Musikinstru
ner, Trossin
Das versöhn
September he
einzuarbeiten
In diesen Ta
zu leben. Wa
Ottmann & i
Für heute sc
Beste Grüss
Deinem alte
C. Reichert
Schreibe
-- -- --
# [Task statement]
Set all of the material down once more, unchanged.

# [Solution to this exercise]
Musikinstru
ner, Trossin
Das versöhn
September he
einzuarbeiten
In diesen Ta
zu leben. Wa
Ottmann & i
Für heute sc
Beste Grüss
Deinem alte
C. Reichert
Schreibe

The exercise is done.